Trade-off #4: Accessibility vs Attack Surface. You've just made your support team a high-value target.

Friday: The Scale Problem

Your startup is doing well. You now have:

  • 1 million users

  • 10,000 password reset requests per day

  • Global users across 100 countries

System Design Problem: Single Point of Failure

graph TD
    A[All Users Worldwide] --> B[Single Web Server]
    B --> C[Single Database]
    C --> D[Single Email Service]
    
    B --> E[Problem: Latency for distant users]
    C --> F[Problem: Database becomes bottleneck]
    D --> G[Problem: Email delays]
    
    style E fill:#ffcccc
    style F fill:#ffcccc
    style G fill:#ffcccc

Current Architecture Pain Points:

  1. Database Writes: Every reset request writes to DB (token creation)

  2. Database Reads: Every token validation reads from DB

  3. Email Delays: Synchronous email sending blocks response

  4. No Geographic Distribution: Asian users hit US servers

Design Fix #5: Distributed Architecture

You redesign the system:

graph TB
    subgraph "Frontend Layer"
        A[Load Balancer]
        A --> B[API Server 1]
        A --> C[API Server 2]
        A --> D[API Server N]
    end
    
    subgraph "Cache Layer"
        E[Redis Cluster]
        F[Rate Limit Counters]
        G[Token Cache]
    end
    
    subgraph "Processing Layer"
        H[Message Queue Kafka]
        I[Worker 1: Email Sender]
        J[Worker 2: Token Validator]
        K[Worker 3: Analytics]
    end
    
    subgraph "Storage Layer"
        L[(Primary DB)]
        M[(Read Replica 1)]
        N[(Read Replica 2)]
    end
    
    B --> E
    C --> F
    D --> G
    
    B --> H
    C --> H
    D --> H
    
    H --> I
    H --> J
    H --> K
    
    I --> L
    J --> M
    K --> N

Architectural Changes:

Async Email Sending:

sequenceDiagram
    participant User
    participant API
    participant Queue
    participant Worker
    participant Email
    
    User->>API: Request password reset
    API->>Queue: Publish reset event
    API-->>User: 200 OK (instant response)
    
    Note over Queue: Event waits in queue
    
    Worker->>Queue: Poll for events
    Queue-->>Worker: Reset event
    Worker->>Email: Send email
    Email-->>Worker: Sent

Benefits:

  • User gets instant response (doesn't wait for email to send)

  • Email failures don't affect API response

  • Can retry failed emails

  • Can batch emails for efficiency

Trade-offs:

  • More complex to debug (distributed tracing needed)

  • Can't tell user immediately if email failed

  • Need to handle queue failures

Month 2: The SIM Swap Attack

You added SMS two-factor authentication.
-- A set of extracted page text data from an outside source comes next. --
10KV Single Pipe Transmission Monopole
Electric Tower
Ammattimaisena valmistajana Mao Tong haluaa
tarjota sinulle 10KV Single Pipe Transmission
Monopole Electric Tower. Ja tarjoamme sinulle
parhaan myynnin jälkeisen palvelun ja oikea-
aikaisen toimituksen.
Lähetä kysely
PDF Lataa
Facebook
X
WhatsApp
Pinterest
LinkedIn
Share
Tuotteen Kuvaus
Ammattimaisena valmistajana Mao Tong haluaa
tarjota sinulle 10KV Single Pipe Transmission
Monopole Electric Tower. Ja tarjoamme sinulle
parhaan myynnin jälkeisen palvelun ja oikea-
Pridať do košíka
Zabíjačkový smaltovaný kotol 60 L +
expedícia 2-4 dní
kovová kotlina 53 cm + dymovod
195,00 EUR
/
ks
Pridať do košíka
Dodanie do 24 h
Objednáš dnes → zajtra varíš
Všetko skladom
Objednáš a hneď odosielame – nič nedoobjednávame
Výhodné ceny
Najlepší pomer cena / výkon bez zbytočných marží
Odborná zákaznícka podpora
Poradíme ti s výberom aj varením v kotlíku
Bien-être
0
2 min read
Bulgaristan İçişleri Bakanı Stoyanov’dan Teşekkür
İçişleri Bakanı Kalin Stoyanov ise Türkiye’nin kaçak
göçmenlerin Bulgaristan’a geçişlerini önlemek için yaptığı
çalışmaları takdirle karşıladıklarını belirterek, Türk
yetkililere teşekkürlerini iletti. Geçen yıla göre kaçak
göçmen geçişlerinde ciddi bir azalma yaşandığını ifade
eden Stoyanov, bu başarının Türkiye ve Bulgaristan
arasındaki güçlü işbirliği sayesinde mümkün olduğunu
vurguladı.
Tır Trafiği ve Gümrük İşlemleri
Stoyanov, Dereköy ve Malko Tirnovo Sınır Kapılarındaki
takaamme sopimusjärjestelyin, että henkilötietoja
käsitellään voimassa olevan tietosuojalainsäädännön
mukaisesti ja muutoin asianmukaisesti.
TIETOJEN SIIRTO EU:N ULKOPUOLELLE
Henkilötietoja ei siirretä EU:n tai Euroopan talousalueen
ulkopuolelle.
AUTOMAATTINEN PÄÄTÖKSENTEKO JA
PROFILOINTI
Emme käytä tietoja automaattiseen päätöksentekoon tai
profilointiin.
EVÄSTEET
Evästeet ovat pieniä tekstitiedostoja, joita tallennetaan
Users love it—until someone's phone number gets stolen.

The Attack:

sequenceDiagram
    participant Attacker
    participant TelecomCompany
    participant Victim
    participant YourSystem
    
    Attacker->>TelecomCompany: Social engineering: "I lost my SIM"
    TelecomCompany->>TelecomCompany: Ports number to new SIM
    
    Attacker->>YourSystem: Reset password for victim
    YourSystem->>Attacker: SMS code sent to victim's number
    Note over Attacker: Attacker now receives the SMS
    
    Attacker->>YourSystem: Submit SMS code
    YourSystem->>Attacker: Access granted
    
    Attacker->>YourSystem: Change password
    Victim->>YourSystem: Try to login - LOCKED OUT

The Problem: SMS isn't as secure as you thought. Telecom companies have weak identity verification. Attackers exploit this.

Design Fix #6: Risk-Based Authentication

Different users get different security requirements based on risk signals:

graph TD
    A[Password Reset Request] --> B[Risk Assessment Engine]
    
    B --> C{Calculate Risk Score}
    
    C --> D[Check: Location]
    C --> E[Check: Device Fingerprint]
    C --> F[Check: Time of Day]
    C --> G[Check: Recent Activity]
    C --> H[Check: IP Reputation]
    
    D --> I{Risk Level}
    E --> I
    F --> I
    G --> I
    H --> I
    
    I -->|Low 0-30| J[Email Only]
    I -->|Medium 31-60| K[Email + SMS]
    I -->|High 61-80| L[Email + SMS + Security Questions]
    I -->|Critical 81-100| M[Block + Manual Review]
    
    style J fill:#ccffcc
    style K fill:#ffffcc
    style L fill:#ffddcc
    style M fill:#ffcccc

Risk Signals:

Signal

Why It Matters

Weight

New location

User never logged in from this city before

+30

VPN/Proxy

Hiding real location

+20

Suspicious IP

Known bad actor IP

+40

Unusual time

User normally active 9am-5pm, request at 3am

+15

Recent resets

Multiple resets in 24 hours

+25

Device match

Same device/browser as usual

-20

New Infrastructure Needed:

  • Geolocation service

  • Device fingerprinting

  • Behavioral analytics

  • Machine learning model for risk scoring

Trade-off #5: Privacy vs Security. You're now tracking user behavior patterns.

Month 3: The Distributed Systems Nightmare

You're now running in 5 data centers across 3 continents. A user in Tokyo requests a reset, the email gets sent from Singapore, they click the link and hit a server in California.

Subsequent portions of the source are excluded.